Selon l’agence environnementale EPA, Fiat Chrysler encourt des pénalités civiles maximales de plus de 4 milliards de dollars. Geoff Robins/AFP
Fiat Chrysler est accusé d'avoir violé les lois américaines sur la pollution de l'air en dissimulant l'existence d'un logiciel équipant 104 000 de ses véhicules aux États-Unis, ouvrant la voie à un nouveau « dieselgate » après le scandale Volkswagen (VW). Le groupe américano-italien a immédiatement rejeté ces accusations et exprimé le souhait de régler « équitablement » cette affaire avec la future administration Trump.

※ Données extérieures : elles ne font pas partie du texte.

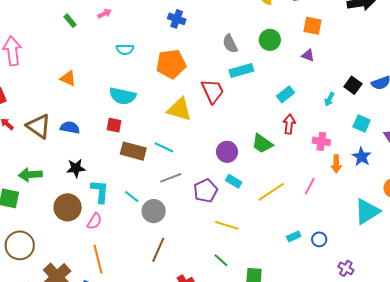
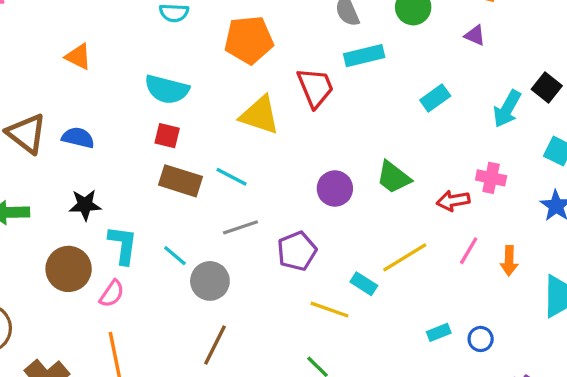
cyan arrow: (329, 99) -> (507, 109), size x1.6
red arrow: (289, 124) -> (453, 201), moved, turned -108
red square: (114, 125) -> (167, 136), moved
orange arrow: (336, 164) -> (509, 261), moved
cyan rectangle: (234, 181) -> (364, 284), moved

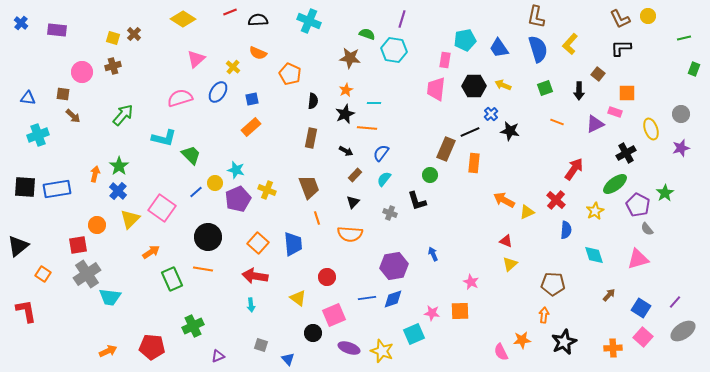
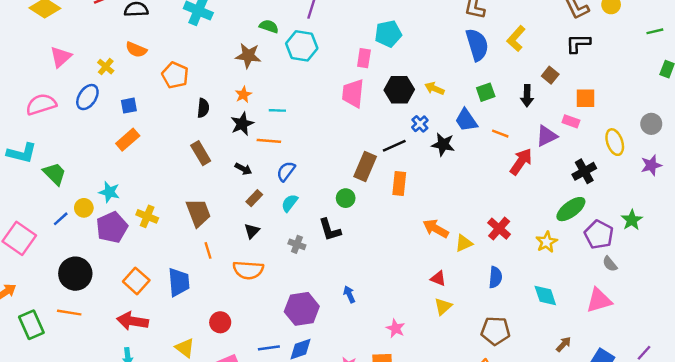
blue trapezoid: (499, 48) -> (466, 120), moved
brown rectangle: (311, 138) -> (201, 153), turned -42
red arrow: (574, 169) -> (521, 162), moved
blue semicircle: (566, 230) -> (495, 277), moved

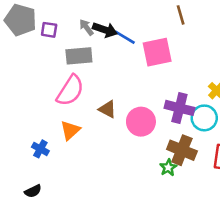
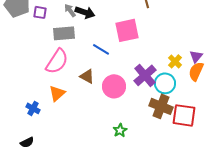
blue line: (125, 37) -> (101, 49), moved
purple cross: (179, 108) -> (145, 75), turned 35
brown cross: (182, 150) -> (161, 106), moved
green star: (168, 168) -> (120, 130), moved

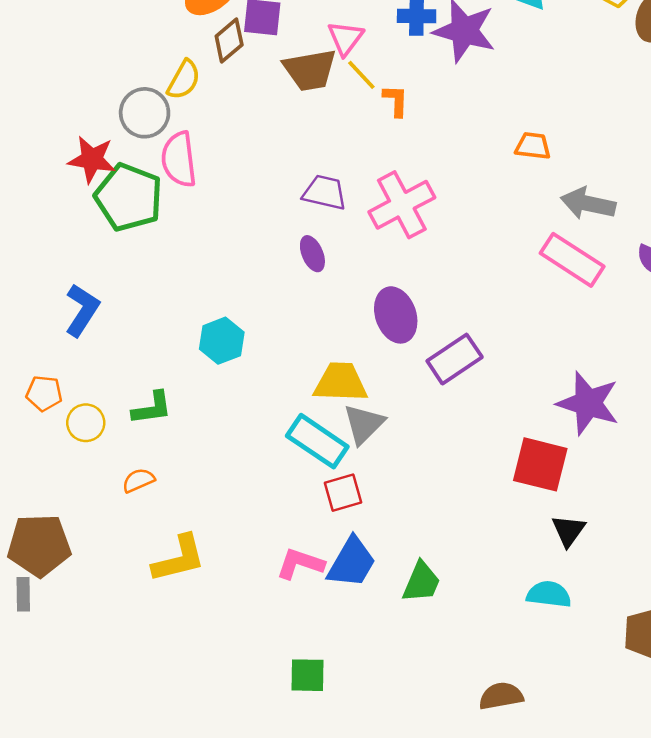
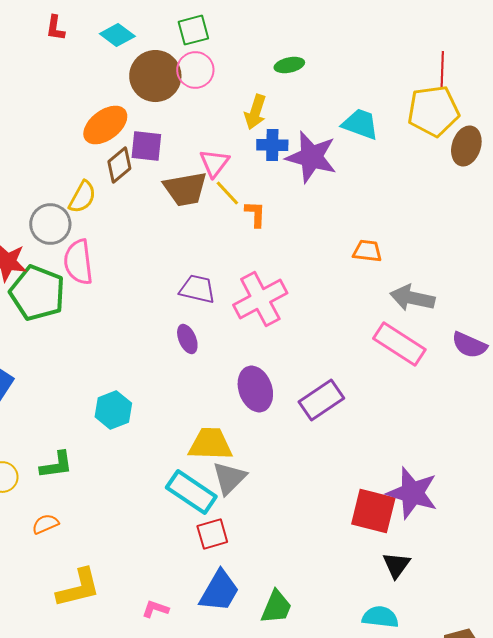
purple rectangle: (455, 359) -> (321, 400), moved
purple star: (588, 403) -> (412, 493), moved
pink L-shape: (300, 564) -> (155, 609), moved, size x0.7

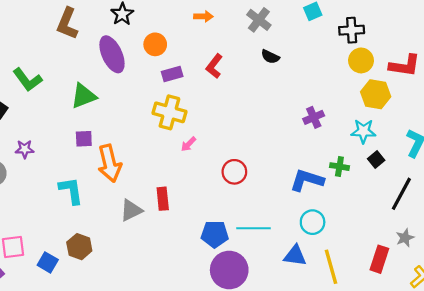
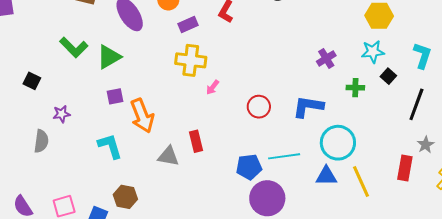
green L-shape: (27, 80) -> (74, 47), moved
purple cross: (314, 117) -> (326, 58), moved
blue L-shape: (307, 180) -> (308, 107), moved
gray triangle: (131, 210) -> (168, 156), turned 45
cyan circle: (313, 222) -> (338, 143), size x1.5

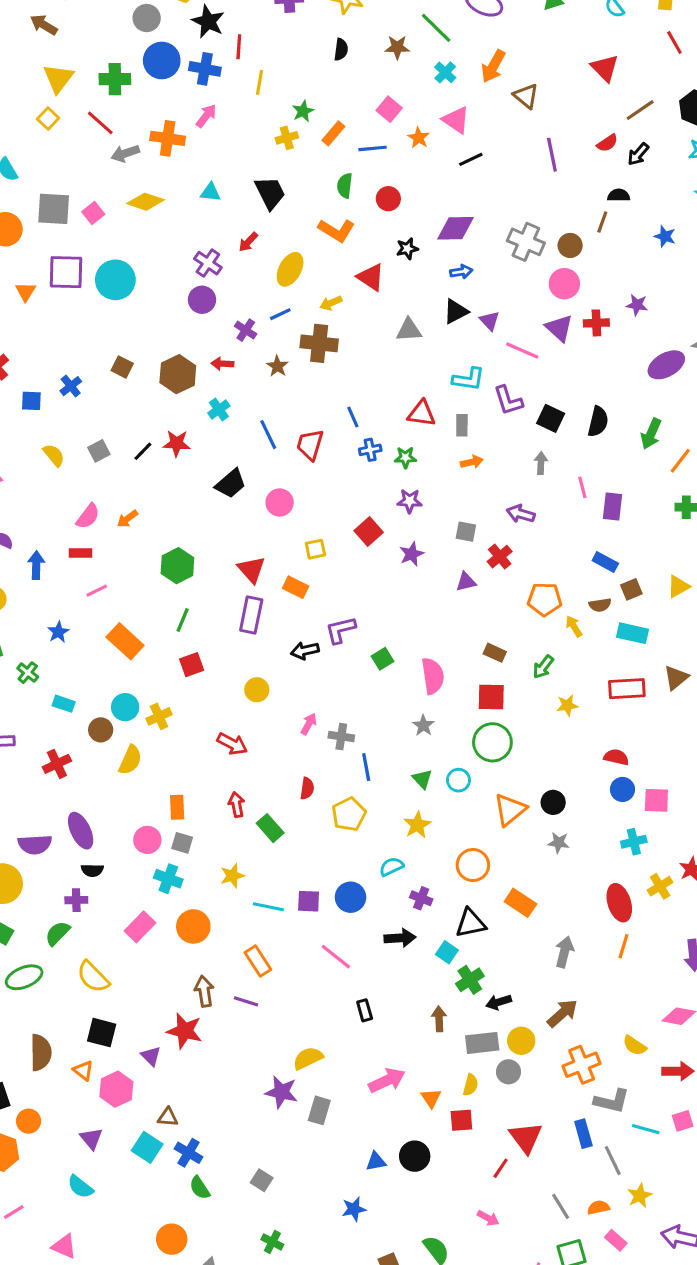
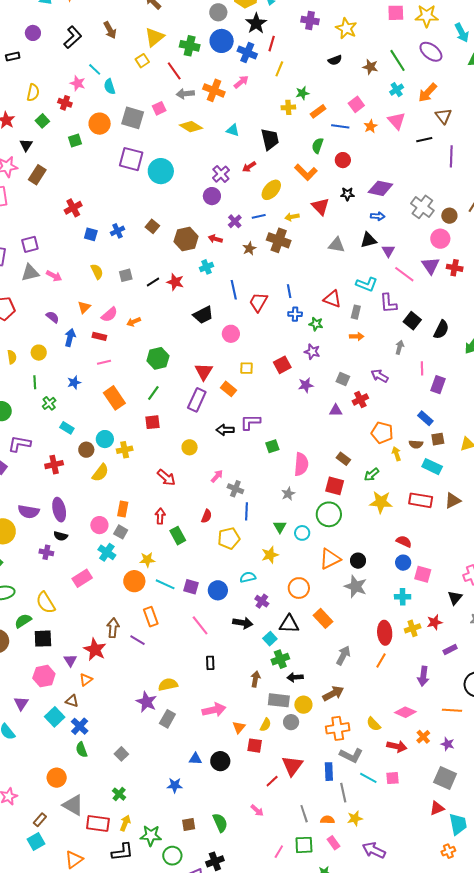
black semicircle: (341, 49) -> (335, 60), turned 48
black line: (471, 159) -> (424, 140), moved
pink square: (93, 213) -> (159, 108), moved
orange triangle: (26, 292) -> (84, 307), moved
yellow star: (567, 705) -> (381, 502), size x1.6
gray star: (559, 843) -> (356, 586), size x1.6
orange circle: (193, 926) -> (134, 581), moved
green semicircle: (58, 933) -> (23, 621), moved
black square: (102, 1033) -> (43, 639), turned -30
orange triangle: (83, 1070) -> (86, 680), moved, turned 32

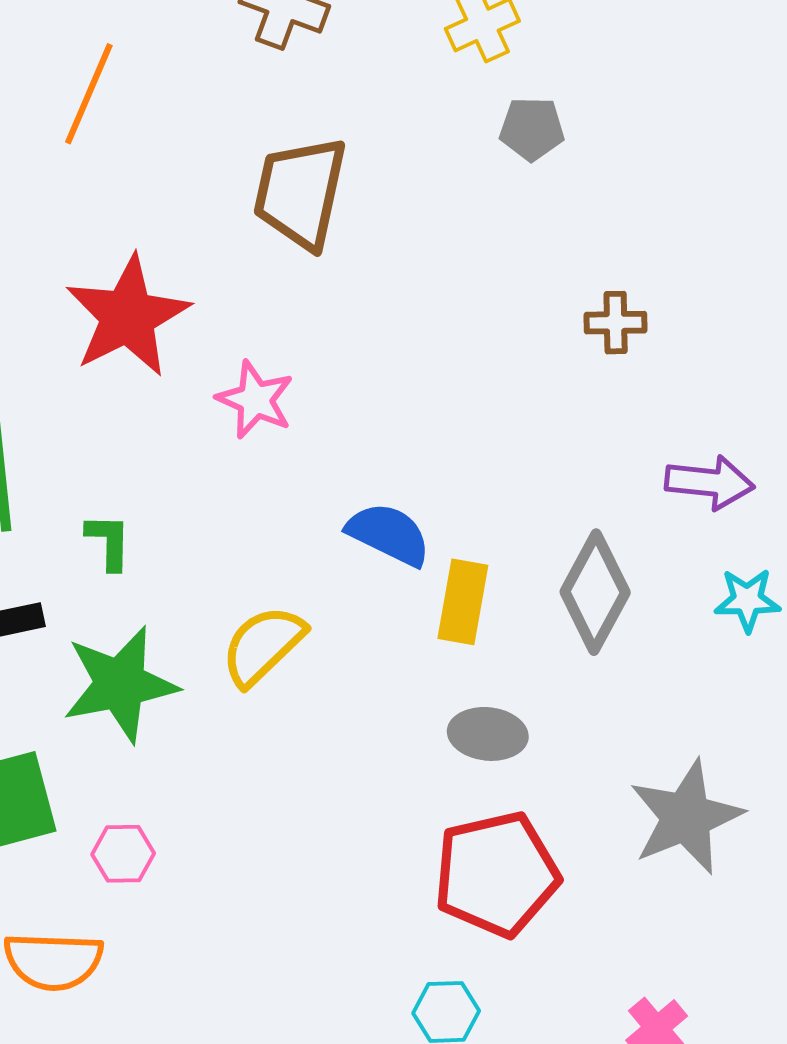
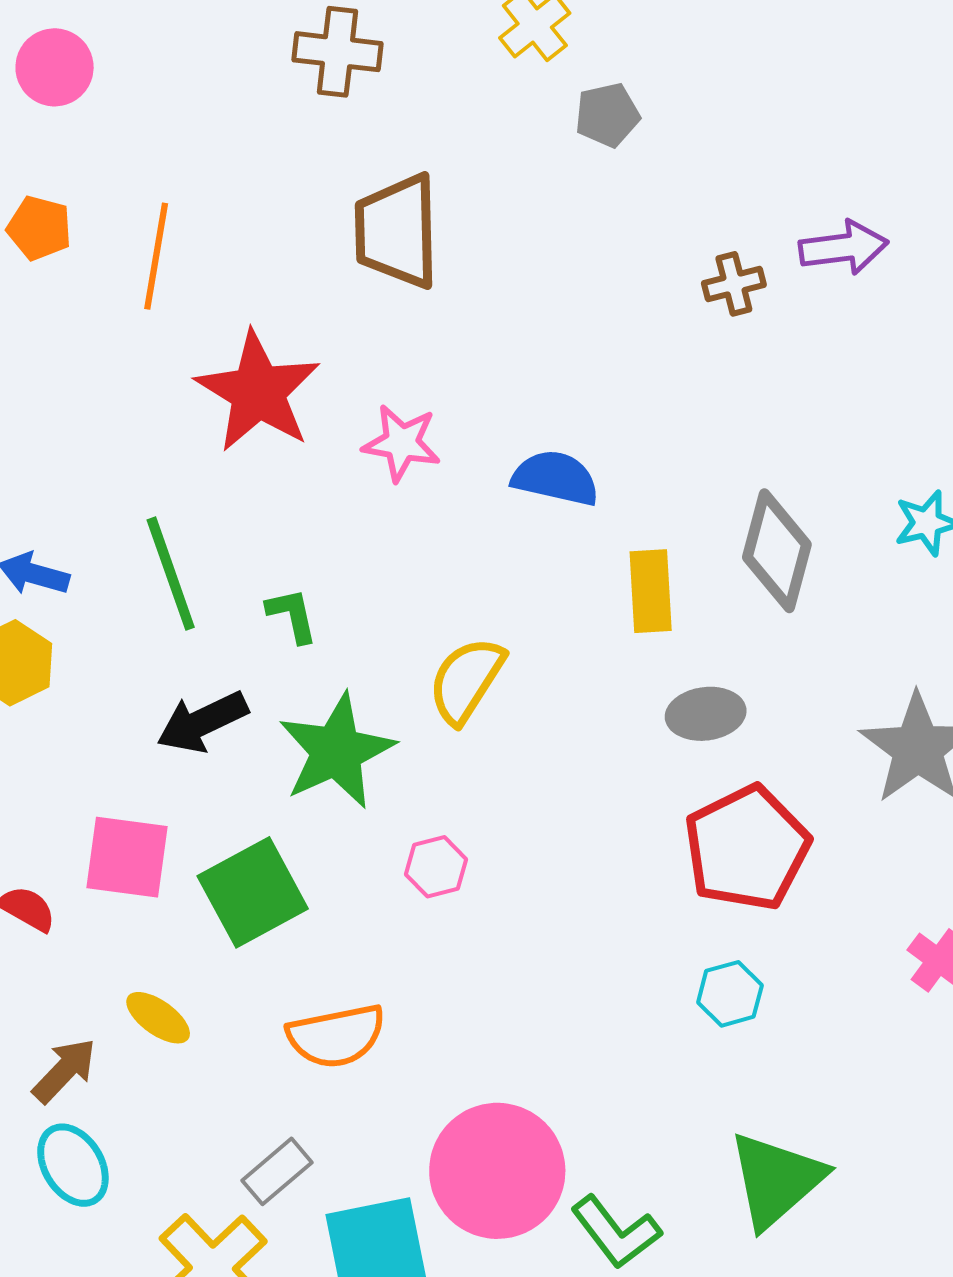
orange line: (89, 94) -> (156, 256), moved
purple arrow: (710, 482) -> (844, 248), moved
blue semicircle: (389, 534) -> (555, 478), moved
pink hexagon: (123, 854) -> (436, 867), moved

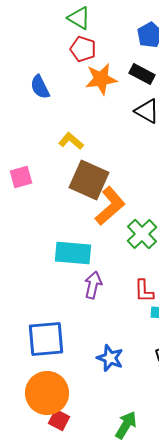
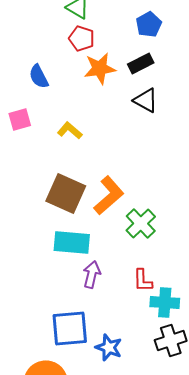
black rectangle: (142, 74) -> (141, 63), turned -55
pink square: (21, 177) -> (20, 119), moved
brown square: (89, 180) -> (66, 193), moved
blue square: (46, 339) -> (70, 328), moved

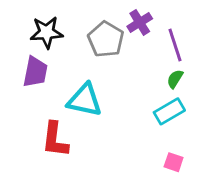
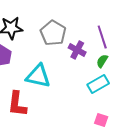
purple cross: (140, 22) -> (77, 50), moved, turned -30

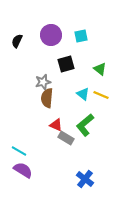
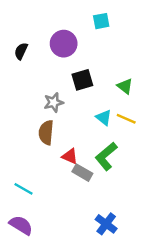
cyan square: (81, 36) -> (101, 21), moved
brown semicircle: (47, 98) -> (46, 133), moved
purple semicircle: (23, 170) -> (21, 225), moved

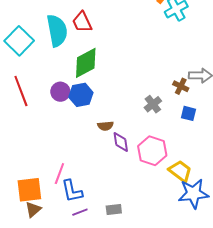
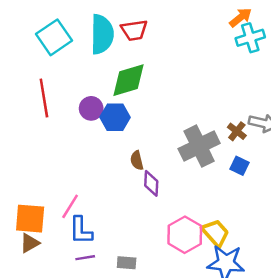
red trapezoid: (82, 22) -> (134, 30), turned -85
gray cross: (153, 104) -> (199, 146), size x1.8
brown semicircle: (105, 126) -> (137, 160), turned 70
pink hexagon: (152, 151) -> (185, 235), moved

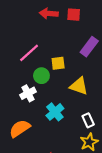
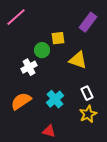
pink line: (29, 53) -> (16, 17), moved
cyan cross: (55, 112) -> (55, 99), moved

Selon les autorités américaines, Fiat Chrysler a installé ce logiciel controversé sur des modèles Jeep Cherokee et des pick-ups Dodge Ram 500, fabriqués entre 2014 et 2016, mais n'en aurait pas informé les autorités comme la loi l'y obligeait. « Une fois encore, un grand constructeur automobile a pris la décision commerciale de contourner les règles et s'est fait attraper », a dit la patronne de l'agence californienne de l'environnement (CARB), Mary Nichols, qui participe à l'enquête avec son homologue fédéral de l'EPA. Selon l'EPA, les véhicules Fiat Chrysler équipés de ces « auxiliaires d'émission » rejettent dans l'air un niveau « accru » d'oxyde d'azote, alors qu'ils ont pourtant été homologués par les autorités. Ce logiciel, dont l'agence dit avoir découvert « 8 pièces », peut « altérer la manière dont un véhicule émet des polluants », indique le communiqué. « Le fait de dissimuler un logiciel qui affecte les émissions dans un moteur constitue une grave violation de la loi qui peut se traduire par une pollution néfaste de l'air que l'on respire », a commenté Cynthia Giles, une des responsables de l'EPA.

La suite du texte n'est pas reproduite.